Inverse Gaussian Process Modeling for Evolutionary Dynamic Multiobjective Optimization

For dynamic multiobjective optimization problems (DMOPs), it is challenging to track the varying Pareto-optimal front. Most traditional approaches estimate the Pareto-optimal sets in the decision space. However, the obtained solutions do not necessarily satisfy the desired properties of decision makers in the objective space. Inverse model-based algorithms have a great potential to solve such problems. Nonetheless, the existing ones have low precision for handling DMOPs with nonlinear correlations between the objective and decision vectors, which greatly limits the application of the inverse models. In this article, an inverse Gaussian process (IGP)-based prediction approach for solving DMOPs is proposed. Unlike most traditional approaches, this approach exploits the IGP to construct a predictor that maps the historical optimal solutions from the objective space to the decision space. A sampling mechanism is developed for generating sample points in the objective space. Then, the IGP-based predictor is employed to generate an effective initial population by using these sample points. The proposed method by introducing IGP can obtain solutions with better diversity and convergence in the objective space, which is more responsive to the demand of decision makers than the traditional methods.
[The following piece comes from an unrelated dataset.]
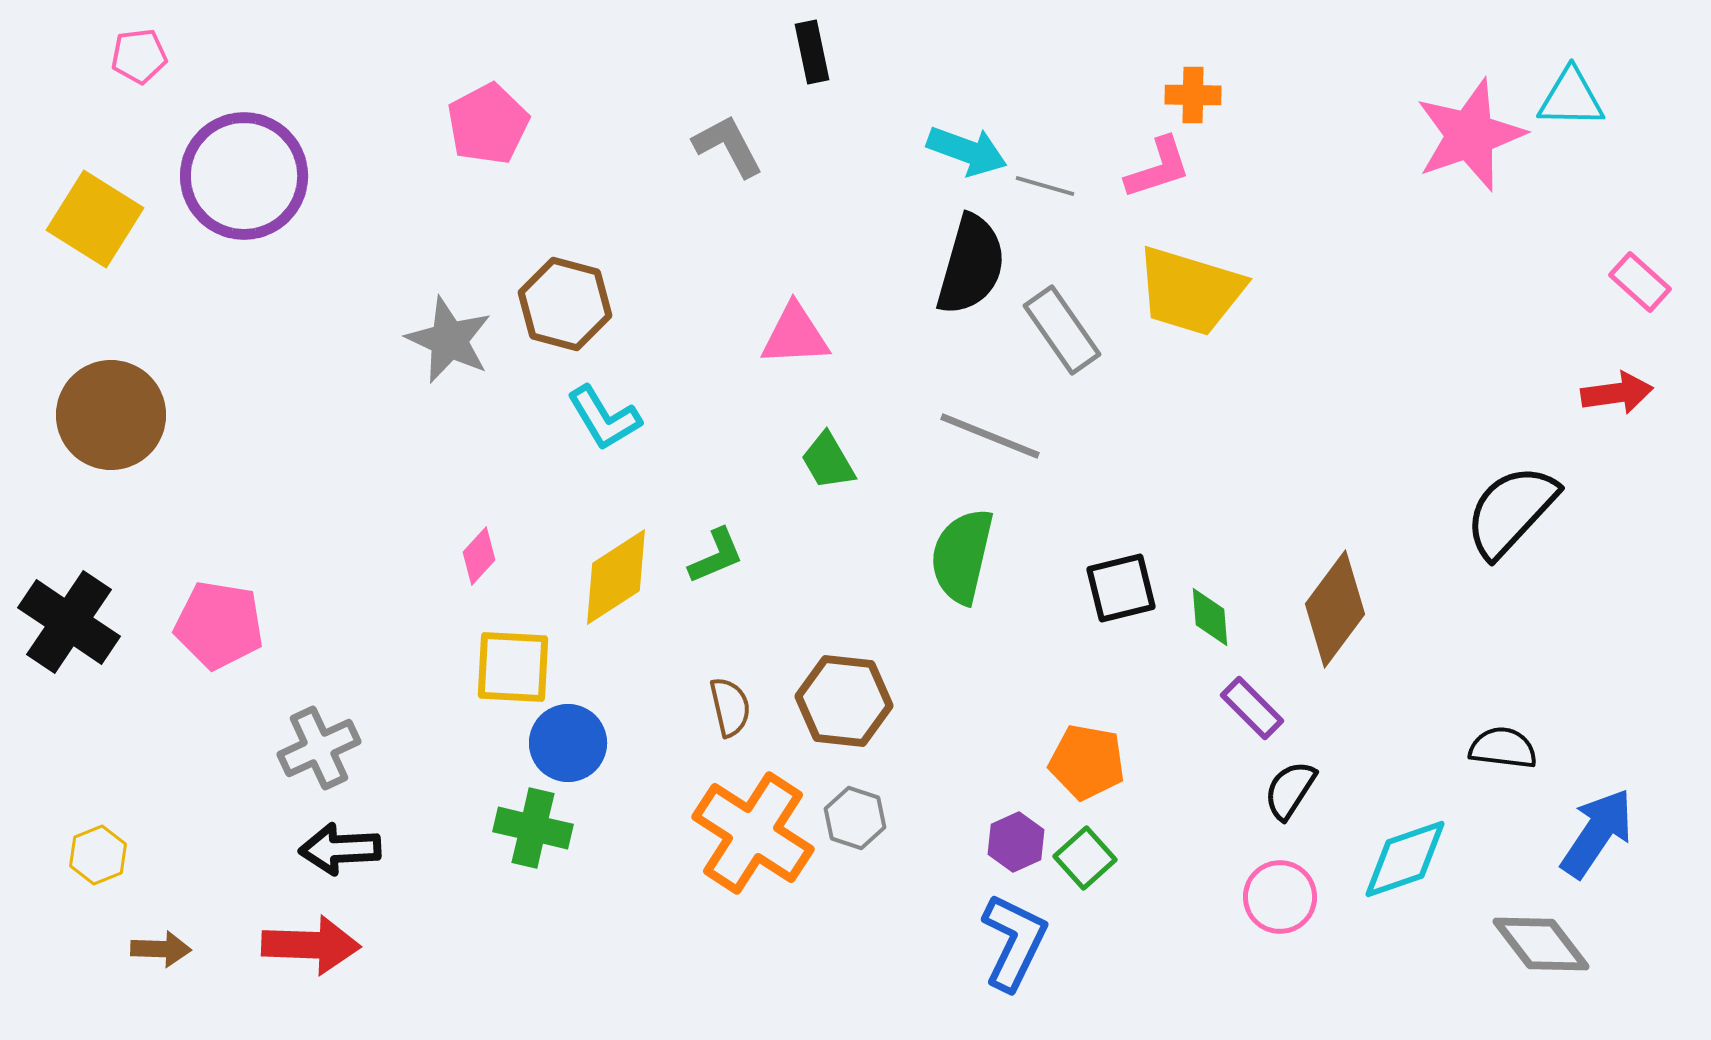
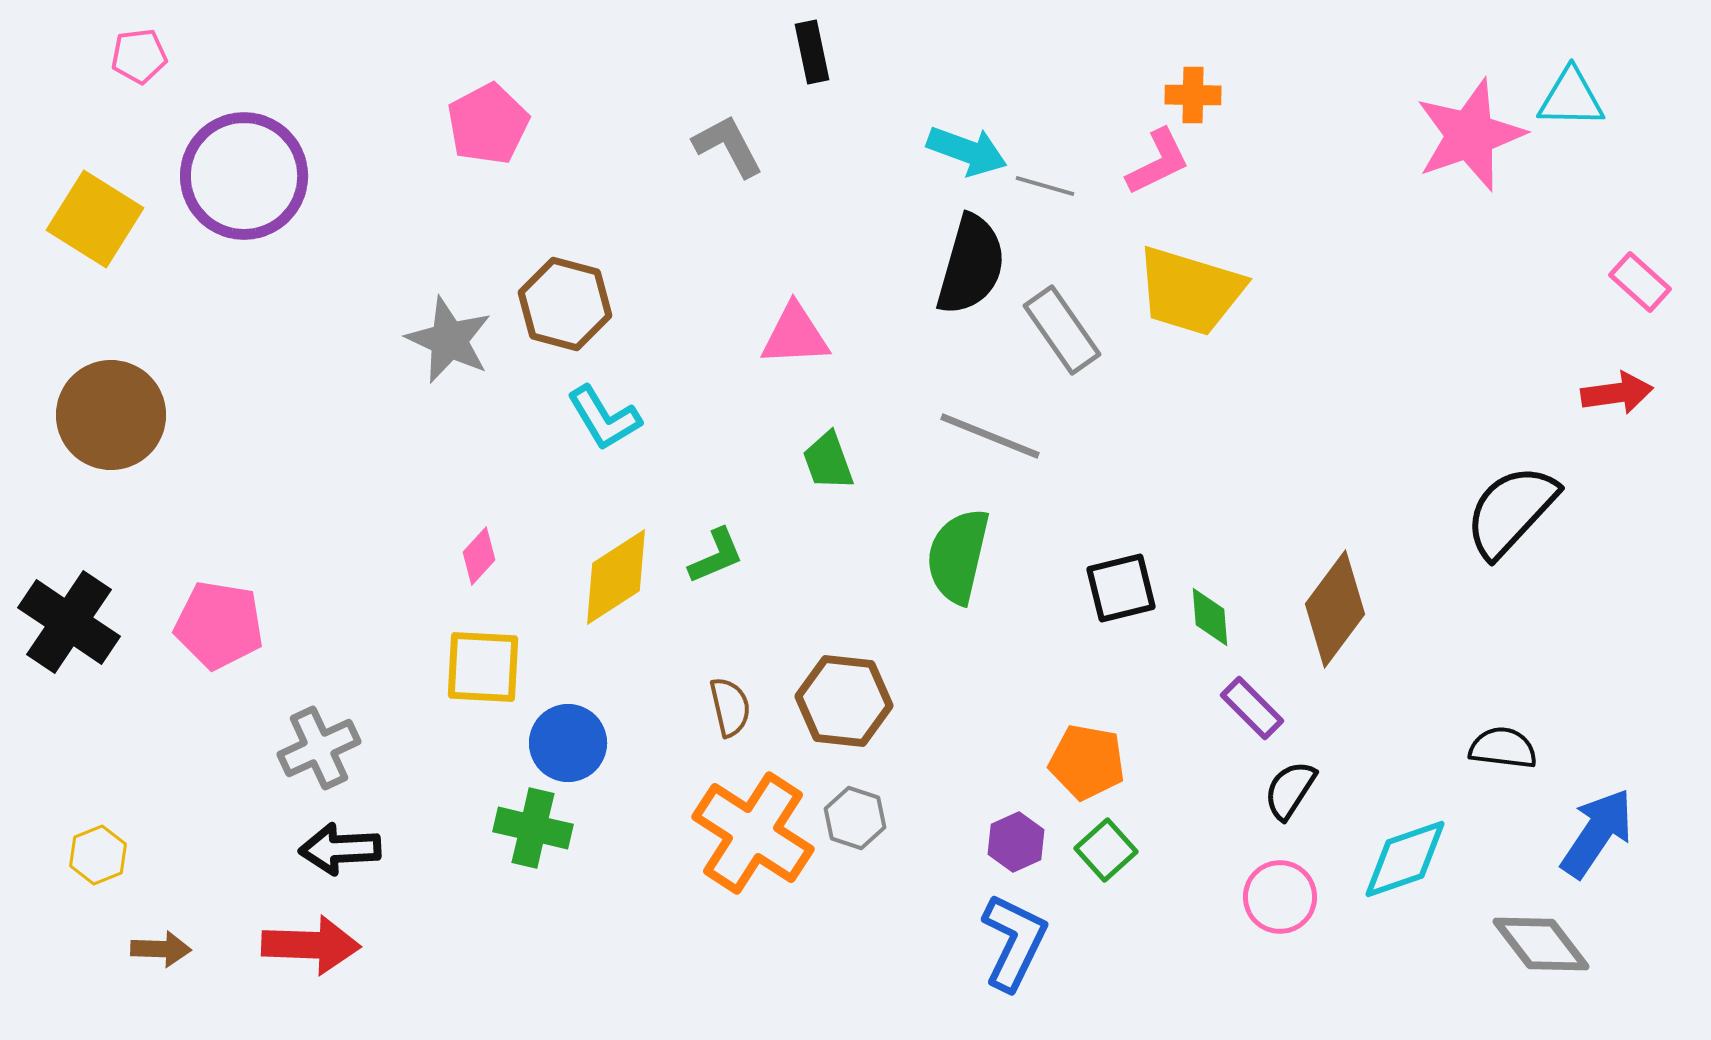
pink L-shape at (1158, 168): moved 6 px up; rotated 8 degrees counterclockwise
green trapezoid at (828, 461): rotated 10 degrees clockwise
green semicircle at (962, 556): moved 4 px left
yellow square at (513, 667): moved 30 px left
green square at (1085, 858): moved 21 px right, 8 px up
It also has better performance than other inverse model-based methods in solving nonlinear DMOPs. To investigate the performance of the proposed approach, experiments have been conducted on 23 benchmark problems and a real-world raw ore allocation problem in mineral processing. The experimental results demonstrate that the proposed algorithm can significantly improve the dynamic optimization performance and has certain practical significance for solving real-world DMOPs.

Automated summary

The study addresses the challenge of tracking the varying Pareto-optimal front in dynamic multiobjective optimization problems (DMOPs). Traditional approaches often estimate the Pareto-optimal sets in the decision space, but they may not necessarily satisfy the desired properties of decision makers in the objective space. The proposed inverse Gaussian process (IGP)-based approach shows better performance in terms of diversity and convergence in the objective space compared to other inverse model-based methods, making it more responsive to decision makers' demands in solving DMOPs.